In-N-Out cuts ties with Central Calif. slaughterhouse

August 21, 2012 8:15:31 PM PDT
A graphic video of abused cows has forced federal regulators to shut down a Central California slaughterhouse. The question now -- is bad beef in the food supply?

The video is so disturbing that it forced one fast food giant to cut ties with the company Tuesday. It's a major supplier to the USDA's school lunch program.

Animal rights activists say they shot the video this summer at a company called Central Valley Meat Company in Hanford. It shows what are called "downer cows" barely able to walk, stunned and suffering.

Some cows are shot in the head with a bolt gun several times, but remain alive. One animal is suffocated by a worker who puts a boot over its nose and mouth.

"This is a horror for animals; there is no doubt that this facility is an absolute horror for animals," Compassion Over Killing spokesperson Erica Meier said.

The activist group Compassion Over Killing says the video is proof the slaughterhouse routinely mistreats animals.

"The abuses that we uncovered should concern people for the way in which these animals were treated but it also brings up food safety concerns and that is something that the American public wants to know about and they want to know where their food is coming from," Meier said. "This is a USDA-inspected facility."

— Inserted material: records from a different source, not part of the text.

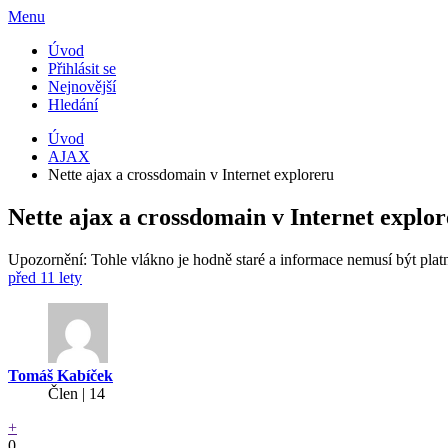
Menu
Úvod
Přihlásit se
Nejnovější
Hledání
Úvod
AJAX
Nette ajax a crossdomain v Internet exploreru
Nette ajax a crossdomain v Internet explo
Upozornění: Tohle vlákno je hodně staré a informace nemusí být plat
před 11 lety
Tomáš Kabíček
Člen | 14
+
0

Activists question why government inspectors routinely working at the plant sidn't catch the problems.

When they turned over the video, the USDA shut down the plant Monday and issued a statement saying, "Upon confirming several humane handling violations, Food Safety Inspection Service suspended operations at the facility and is prepared to take further action as warranted by the investigation."

Under federal law, sick cows are considered unfit for human consumption.

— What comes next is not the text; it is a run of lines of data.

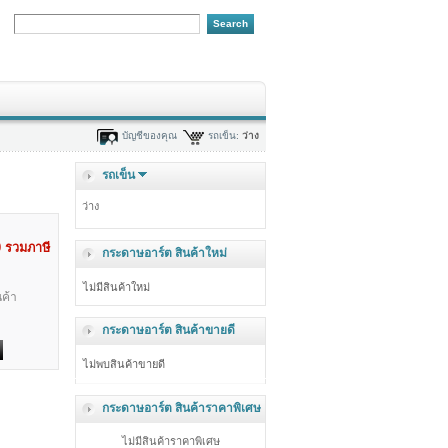
บัญชีของคุณ
รถเข็น:
ว่าง
รถเข็น
ว่าง
0
รวมภาษี
กระดาษอาร์ต สินค้าใหม่
ไม่มีสินค้าใหม่
ค้า
กระดาษอาร์ต สินค้าขายดี
ไม่พบสินค้าขายดี
กระดาษอาร์ต สินค้าราคาพิเศษ
ไม่มีสินค้าราคาพิเศษ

The question now -- does the meat supplied by the Central Valley Meat Company pose a public health risk?

One major retailer is not waiting for the answer. In-N-Out Burger got 20 percent of their beef from Central Valley Meat, but cut ties to the company Tuesday.

For its part, Central Valley Meat issued a statement saying they are disturbed the USDA shut them down "based upon a videotape that was provided to the department by a third party group."

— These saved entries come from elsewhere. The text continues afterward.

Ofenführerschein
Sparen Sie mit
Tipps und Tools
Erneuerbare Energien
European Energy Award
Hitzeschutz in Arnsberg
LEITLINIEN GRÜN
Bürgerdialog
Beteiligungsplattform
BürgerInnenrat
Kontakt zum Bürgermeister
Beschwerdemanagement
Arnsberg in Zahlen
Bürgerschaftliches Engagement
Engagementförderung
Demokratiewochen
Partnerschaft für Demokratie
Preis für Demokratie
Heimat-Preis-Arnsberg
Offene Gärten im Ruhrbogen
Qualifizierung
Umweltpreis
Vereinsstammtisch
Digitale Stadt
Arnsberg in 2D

But they're cooperating with investigators and say, "We are committed to correcting any problems identified on the video as quickly as we possibly can."

"It's unacceptable and it does bring concerns; it should send signals to the American public that there's something going on with our food supply that should raise flags," Meier said.

Central Valley Meat employees tell the ABC7 News I-Team they are not completely out of business right now. They aren't able to slaughter cows, but they are processing meat they already had in the cooler.